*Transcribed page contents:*
== == ==

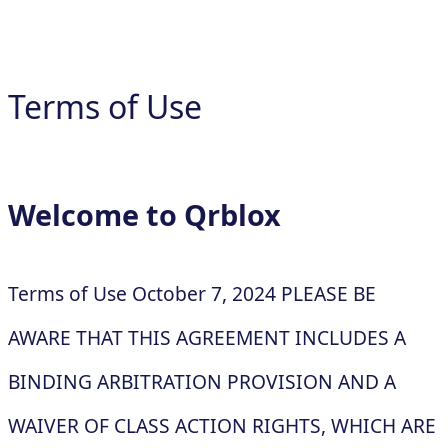
Terms of Use
Welcome to Qrblox
Terms of Use October 7, 2024 PLEASE BE
AWARE THAT THIS AGREEMENT INCLUDES A
BINDING ARBITRATION PROVISION AND A
WAIVER OF CLASS ACTION RIGHTS, WHICH ARE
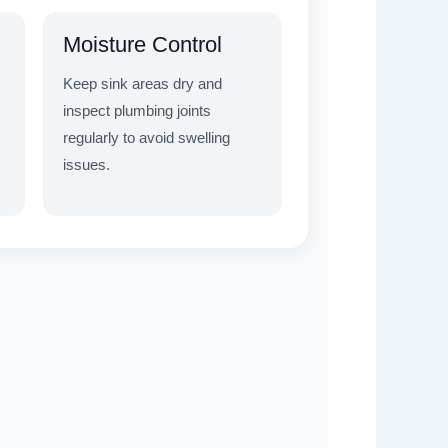
Moisture Control
Keep sink areas dry and
inspect plumbing joints
regularly to avoid swelling
issues.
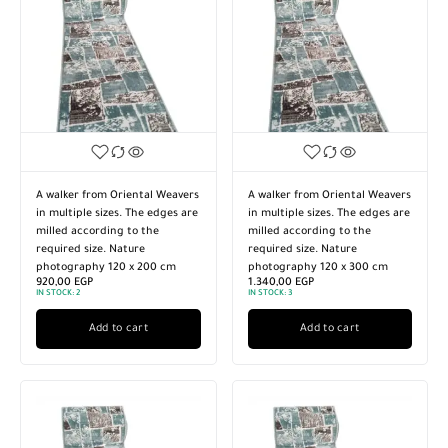
A walker from Oriental Weavers
A walker from Oriental Weavers
in multiple sizes. The edges are
in multiple sizes. The edges are
milled according to the
milled according to the
required size. Nature
required size. Nature
photography 120 x 200 cm
photography 120 x 300 cm
920,00
EGP
1.340,00
EGP
IN STOCK:
2
IN STOCK:
3
Add to cart
Add to cart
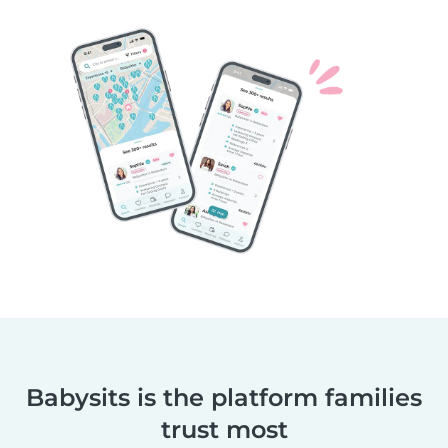
Babysits is the platform families
trust most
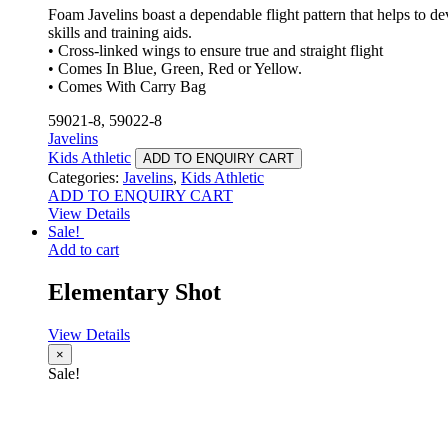
Foam Javelins boast a dependable flight pattern that helps to d
skills and training aids.
• Cross-linked wings to ensure true and straight flight
• Comes In Blue, Green, Red or Yellow.
• Comes With Carry Bag
59021-8, 59022-8
Javelins
Kids Athletic
ADD TO ENQUIRY CART
Categories:
Javelins
,
Kids Athletic
ADD TO ENQUIRY CART
View Details
Sale!
Add to cart
Elementary Shot
View Details
×
Sale!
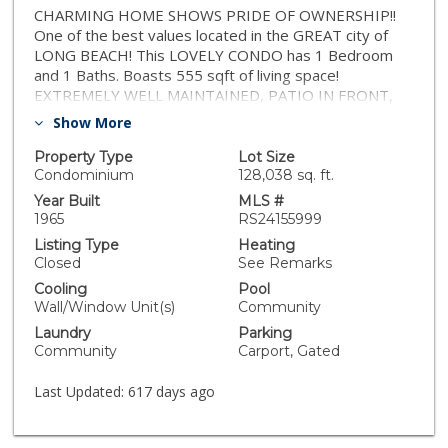
CHARMING HOME SHOWS PRIDE OF OWNERSHIP!!
One of the best values located in the GREAT city of
LONG BEACH! This LOVELY CONDO has 1 Bedroom
and 1 Baths. Boasts 555 sqft of living space!
EXTREMELY WELL MAINTAINED, PATIO IN FRONT,
LAMINATE FLOORS THROUGHOUT, UPGRADED
Show More
RESTROOM!! VERY CLOSE TO THE COMMUNITY
POOL! Complex also has a community laundry!!GATED
Property Type
Lot Size
COMMUNITY AND ASSIGNED PARKING SPACE! In
Condominium
128,038 sq. ft.
close proximity to BIXBY KNOLLS AND many great
Year Built
MLS #
places to eat, short drive to Trader Joes and
1965
RS24155999
wonderful bakery/coffee shop THE MERCHANT!
Listing Type
Heating
Ready for another great family! TRULY A MUST-SEE!!
Closed
See Remarks
Cooling
Pool
Wall/Window Unit(s)
Community
Laundry
Parking
Community
Carport, Gated
Last Updated:
617 days ago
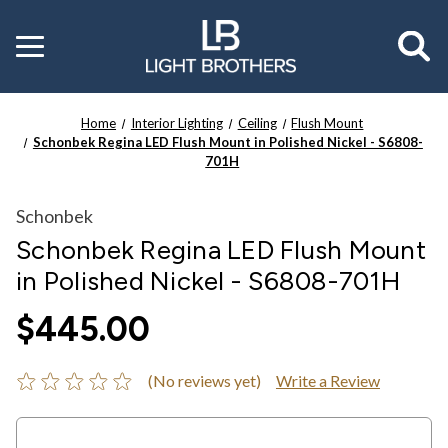
Toggle
menu
Home
Interior Lighting
Ceiling
Flush Mount
Schonbek Regina LED Flush Mount in Polished Nickel - S6808-
701H
Schonbek
Schonbek Regina LED Flush Mount
in Polished Nickel - S6808-701H
$445.00
(No reviews yet)
Write a Review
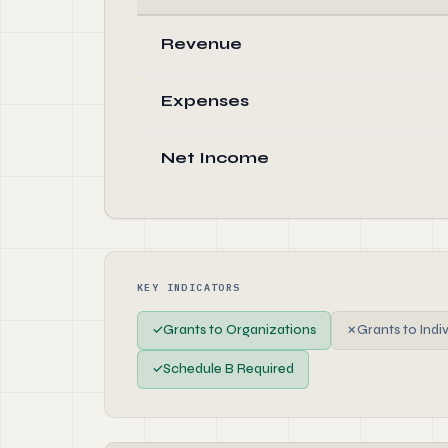
Revenue
Expenses
Net Income
KEY INDICATORS
✓
Grants to Organizations
✗
Grants to Indi
✓
Schedule B Required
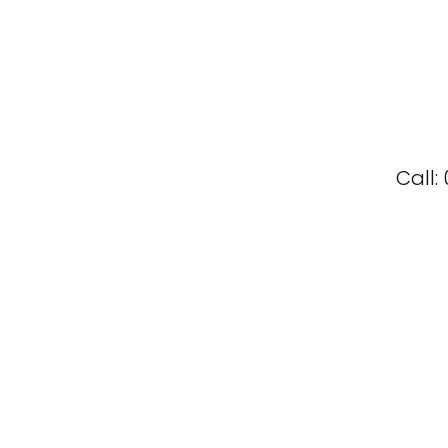
Call:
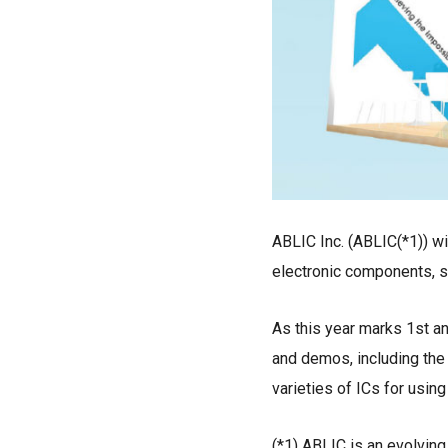
ABLIC Inc. (ABLIC(*1)) wil
electronic components, s
As this year marks 1st a
and demos, including the 
varieties of ICs for usin
(*1) ABLIC is an evolvin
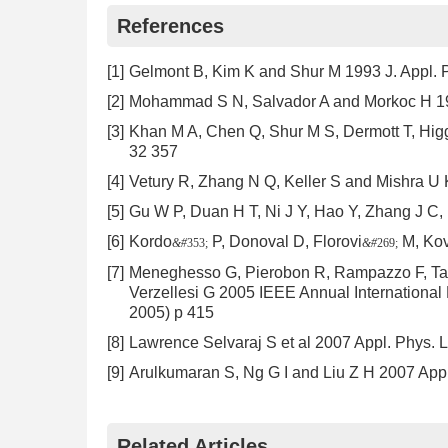
References
[1]
Gelmont B, Kim K and Shur M 1993 J. Appl. 
[2]
Mohammad S N, Salvador A and Morkoc H 1
[3]
Khan M A, Chen Q, Shur M S, Dermott T, Higg
32 357
[4]
Vetury R, Zhang N Q, Keller S and Mishra U
[5]
Gu W P, Duan H T, Ni J Y, Hao Y, Zhang J C
[6]
Kordo
P, Donoval D, Florovi
M, Ko
&#
353;
&#
269;
[7]
Meneghesso G, Pierobon R, Rampazzo F, Tami
Verzellesi G 2005 IEEE Annual International 
2005) p 415
[8]
Lawrence Selvaraj S et al 2007 Appl. Phys. L
[9]
Arulkumaran S, Ng G I and Liu Z H 2007 Appl
Related Articles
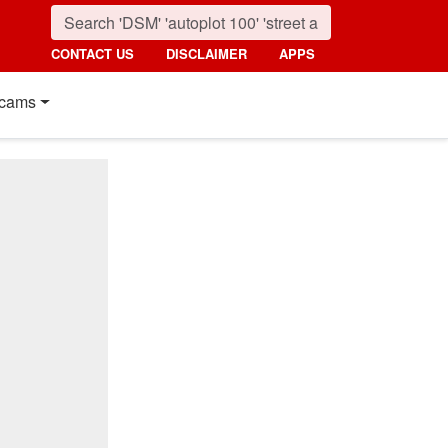
CONTACT US
DISCLAIMER
APPS
cams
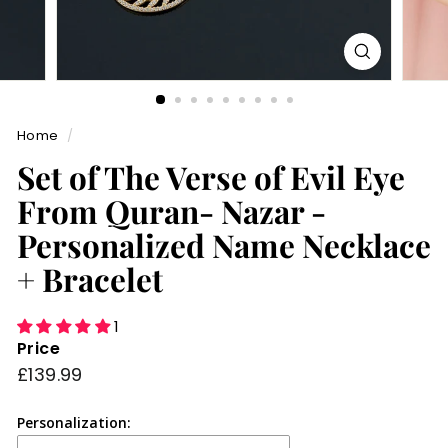
Home
/
Set of The Verse of Evil Eye
From Quran- Nazar -
Personalized Name Necklace
+ Bracelet
1
Price
Regular
£139.99
£139.99
price
Personalization:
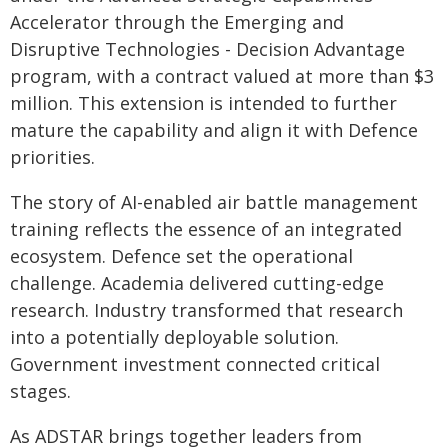
Accelerator through the Emerging and
Disruptive Technologies - Decision Advantage
program, with a contract valued at more than $3
million. This extension is intended to further
mature the capability and align it with Defence
priorities.
The story of AI-enabled air battle management
training reflects the essence of an integrated
ecosystem. Defence set the operational
challenge. Academia delivered cutting-edge
research. Industry transformed that research
into a potentially deployable solution.
Government investment connected critical
stages.
As ADSTAR brings together leaders from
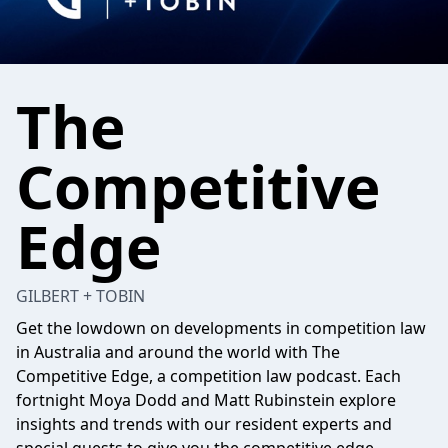
The
Competitive
Edge
GILBERT + TOBIN
Get the lowdown on developments in competition law
in Australia and around the world with The
Competitive Edge, a competition law podcast. Each
fortnight Moya Dodd and Matt Rubinstein explore
insights and trends with our resident experts and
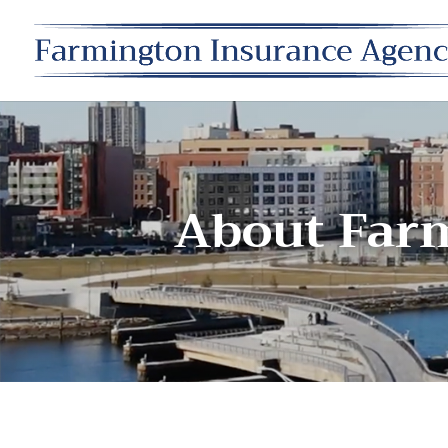
About Far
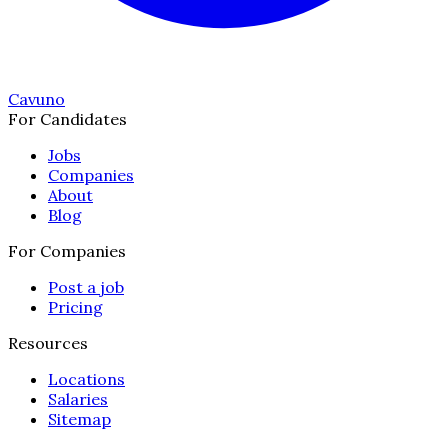
Cavuno
For Candidates
Jobs
Companies
About
Blog
For Companies
Post a job
Pricing
Resources
Locations
Salaries
Sitemap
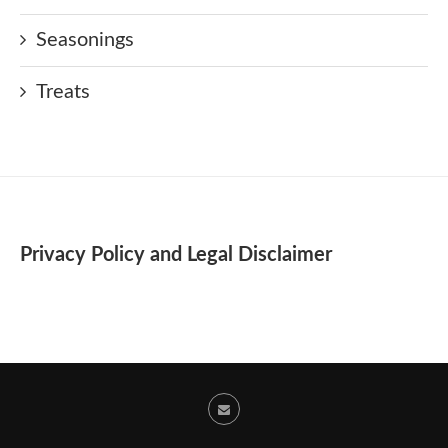
Seasonings
Treats
Privacy Policy and Legal Disclaimer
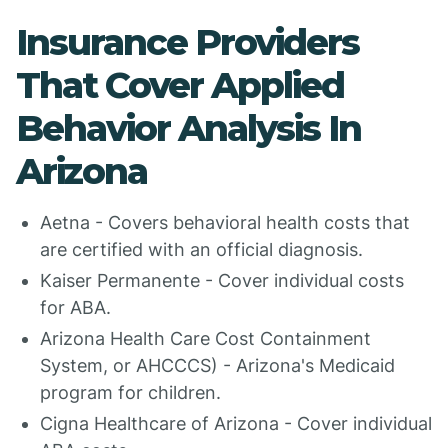
Insurance Providers
That Cover Applied
Behavior Analysis In
Arizona
Aetna - Covers behavioral health costs that
are certified with an official diagnosis.
Kaiser Permanente - Cover individual costs
for ABA.
Arizona Health Care Cost Containment
System, or AHCCCS) - Arizona's Medicaid
program for children.
Cigna Healthcare of Arizona - Cover individual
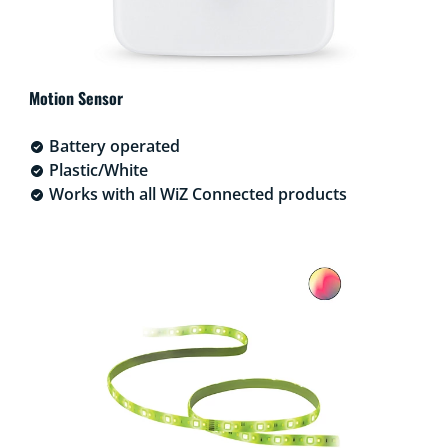
Motion Sensor
Battery operated
Plastic/White
Works with all WiZ Connected products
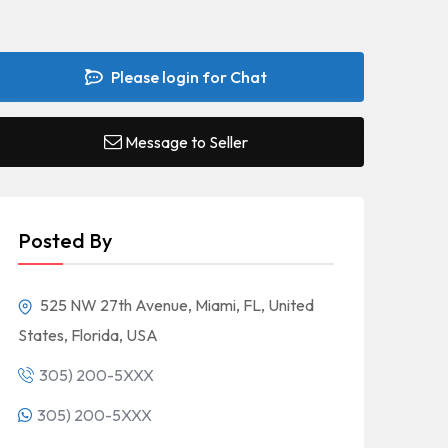
Please login for Chat
Message to Seller
Posted By
525 NW 27th Avenue, Miami, FL, United
States, Florida, USA
305) 200-5XXX
305) 200-5XXX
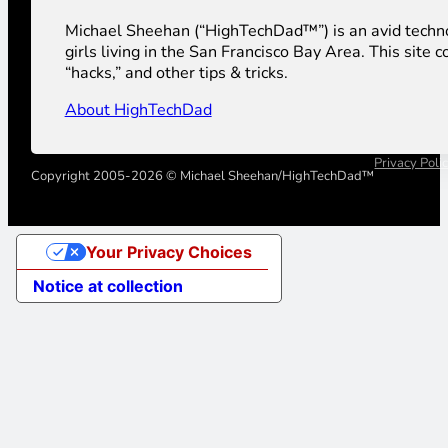
Michael Sheehan (“HighTechDad™”) is an avid technolog
girls living in the San Francisco Bay Area. This sit
“hacks,” and other tips & tricks.
About HighTechDad
Privacy Poli
Copyright 2005-2026 © Michael Sheehan/HighTechDad™
Your Privacy Choices
Notice at collection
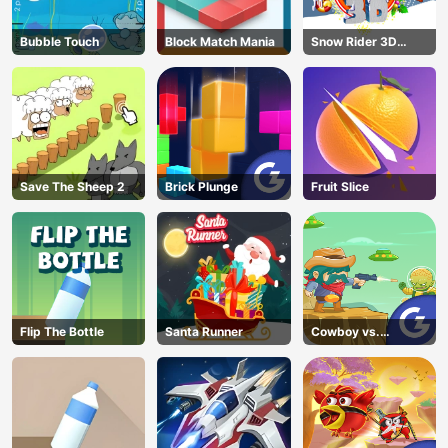
Bubble Touch
Block Match Mania
Snow Rider 3D
Unblocked
Save The Sheep 2
Brick Plunge
Fruit Slice
Flip The Bottle
Santa Runner
Cowboy vs.
Martians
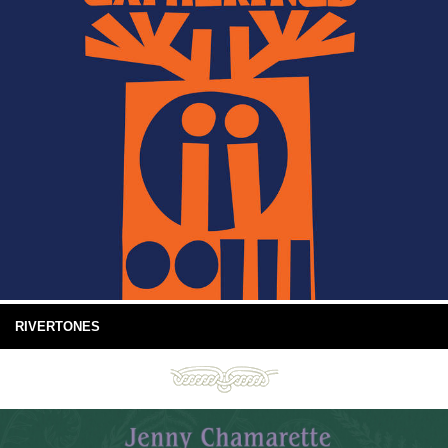
RIVERTONES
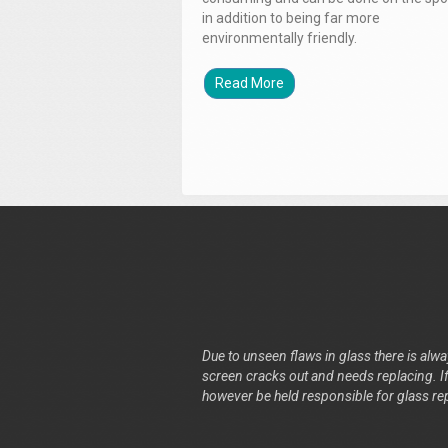
in addition to being far more
environmentally friendly.
Read More
Due to unseen flaws in glass there is alway
screen cracks out and needs replacing. If 
however be held responsible for glass re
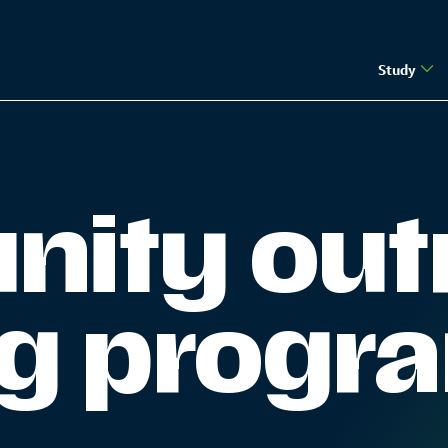
Study
sey Institute
ity out
ng prog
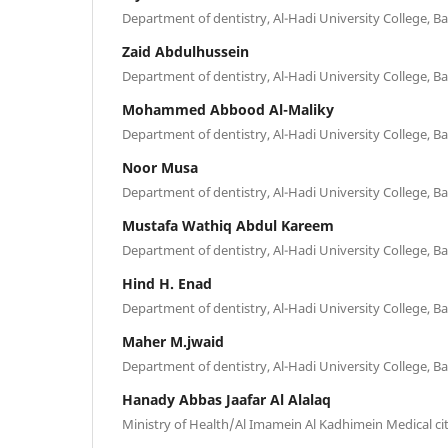
Department of dentistry, Al-Hadi University College, B
Zaid Abdulhussein
Department of dentistry, Al-Hadi University College, B
Mohammed Abbood Al-Maliky
Department of dentistry, Al-Hadi University College, B
Noor Musa
Department of dentistry, Al-Hadi University College, B
Mustafa Wathiq Abdul Kareem
Department of dentistry, Al-Hadi University College, B
Hind H. Enad
Department of dentistry, Al-Hadi University College, B
Maher M.jwaid
Department of dentistry, Al-Hadi University College, B
Hanady Abbas Jaafar Al Alalaq
Ministry of Health/Al Imamein Al Kadhimein Medical ci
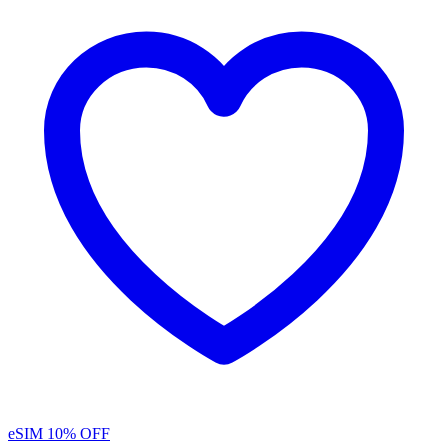
eSIM
10% OFF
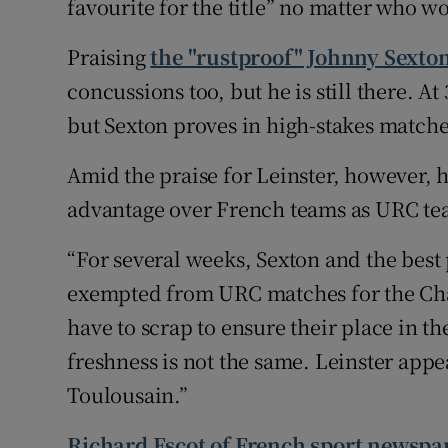
favourite for the title” no matter who w
Praising
the "rustproof" Johnny Sexto
concussions too, but he is still there. At 
but Sexton proves in high-stakes matches t
Amid the praise for Leinster, however, h
advantage over French teams as URC team
“For several weeks, Sexton and the best 
exempted from URC matches for the Cha
have to scrap to ensure their place in th
freshness is not the same. Leinster app
Toulousain.”
Richard Escot of French sport newspa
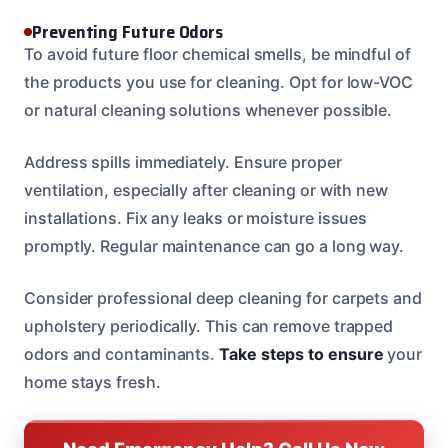
Preventing Future Odors
To avoid future floor chemical smells, be mindful of
the products you use for cleaning. Opt for low-VOC
or natural cleaning solutions whenever possible.
Address spills immediately. Ensure proper
ventilation, especially after cleaning or with new
installations. Fix any leaks or moisture issues
promptly. Regular maintenance can go a long way.
Consider professional deep cleaning for carpets and
upholstery periodically. This can remove trapped
odors and contaminants.
Take steps to ensure
your
home stays fresh.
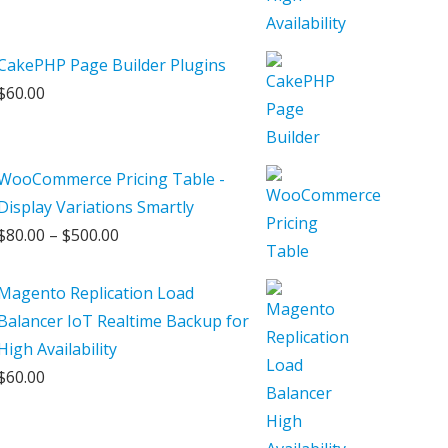
CakePHP Page Builder Plugins
$
60.00
WooCommerce Pricing Table -
Display Variations Smartly
Price
$
80.00
–
$
500.00
range:
$80.00
Magento Replication Load
through
Balancer IoT Realtime Backup for
$500.00
High Availability
$
60.00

== == ==

*Action item:* Write the number of data lines with "glass", nothing else.

*Output of the exercise:* 2